B COMME BELINDA

Belinda de Marie Dumora, 2017, 1 H 47.

Comment devient-on ce que l’on est ? Comment la petite Belinda filmée à 9 ans (dans Avec ou sans toi, le premier long métrage de Marie Dumora) devient-elle l’adolescente de 16 ans que l’on retrouve dans  Je voudrais aimer personne que la cinéaste consacre cette fois à sa sœur ainée Sabrina, et comment enfin (pour l’instant du moins, car rien ne dit qu’on ne la retrouvera pas plus tard, vers la quarantaine qui sait)devient-elle cette jeune femme filmée à 23 ans dans ce film, le dernier en date de Marie Dumora ? Comment Belinda devient-elle Belinda ? C’est ce parcours existentiel que retrace le film, en reprenant pour ce qui est des deux premières étapes, des images des films précédents.
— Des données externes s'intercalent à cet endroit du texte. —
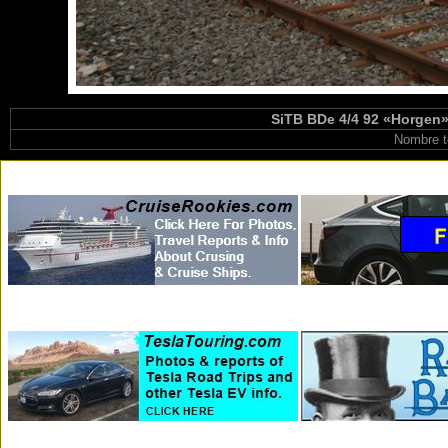
SiTB BDe 4/4 92 «Horgen»
Nombre t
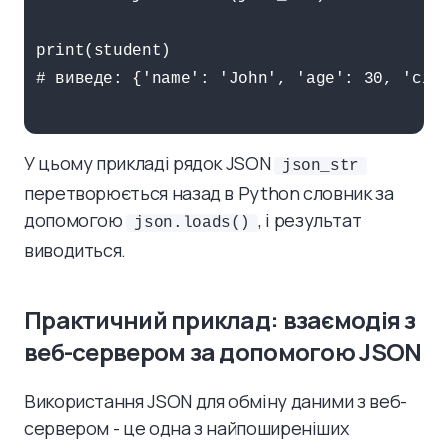
print(student)

# виведе: {'name': 'John', 'age': 30, 'city
У цьому прикладі рядок JSON
json_str
перетворюється назад в Python словник за
допомогою
, і результат
json.loads()
виводиться.
Практичний приклад: взаємодія з
веб-сервером за допомогою JSON
Використання JSON для обміну даними з веб-
сервером - це одна з найпоширеніших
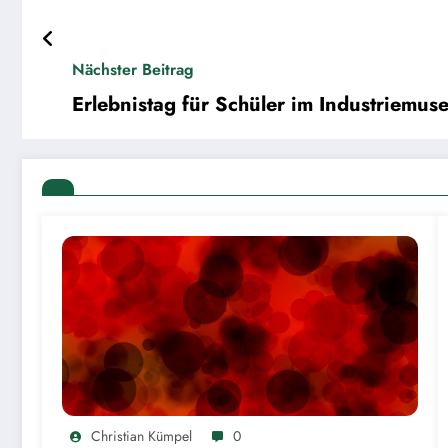
Nächster Beitrag
Erlebnistag für Schüler im Industriemu
Christian Kümpel
0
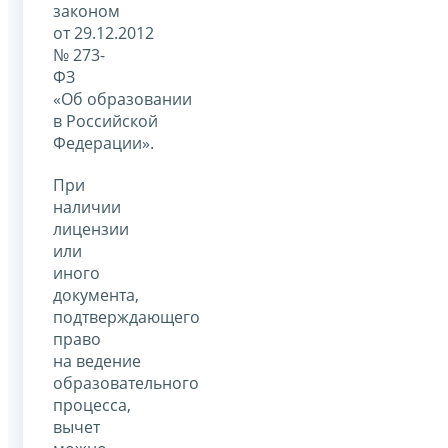
законом
от 29.12.2012
№ 273-
ФЗ
«Об образовании
в Российской
Федерации».
При
наличии
лицензии
или
иного
документа,
подтверждающего
право
на ведение
образовательного
процесса,
вычет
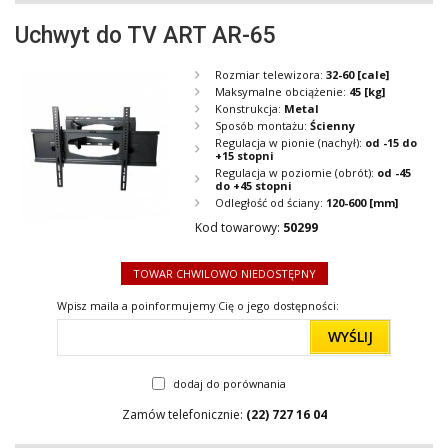
Uchwyt do TV ART AR-65
Rozmiar telewizora:
32-60
[cale]
Maksymalne obciążenie:
45
[kg]
Konstrukcja:
Metal
Sposób montażu:
Ścienny
Regulacja w pionie (nachył):
od -15 do
+15 stopni
Regulacja w poziomie (obrót):
od -45
do +45 stopni
Odległość od ściany:
120-600
[mm]
Kod towarowy:
50299
TOWAR CHWILOWO NIEDOSTĘPNY
Wpisz maila a poinformujemy Cię o jego dostępności:
WYŚLIJ
dodaj do porównania
Zamów telefonicznie:
(22) 727 16 04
Mais Belinda est devenue adulte et c’est sur le temps présent du film qu’il se focalise. Un âge adulte que bien des tenants du déterminisme (social plus que religieux) pourraient dire prévisible depuis le début.

Le film propose une succession de petites touches – surtout pour l’enfance et l’adolescence de Belinda – des moments clefs de sa vie (sa séparation d’avec sa sœur placée dans une famille d’accueil alors qu’elle reste dans le foyer où elles vivaient ensemble), des événements familiaux (le baptême d’un neveu), des fragments de vie où l’on passe de l’été à l’hiver sans crier gare (une baignade dans une petite piscine de jardin, une marche sur un sentier enneigé). En tout cas nous voyons Belinda grandir, filmée souvent de très près, mais elle ne s’adresse jamais à la caméra et la cinéaste n’intervient elle non plus jamais.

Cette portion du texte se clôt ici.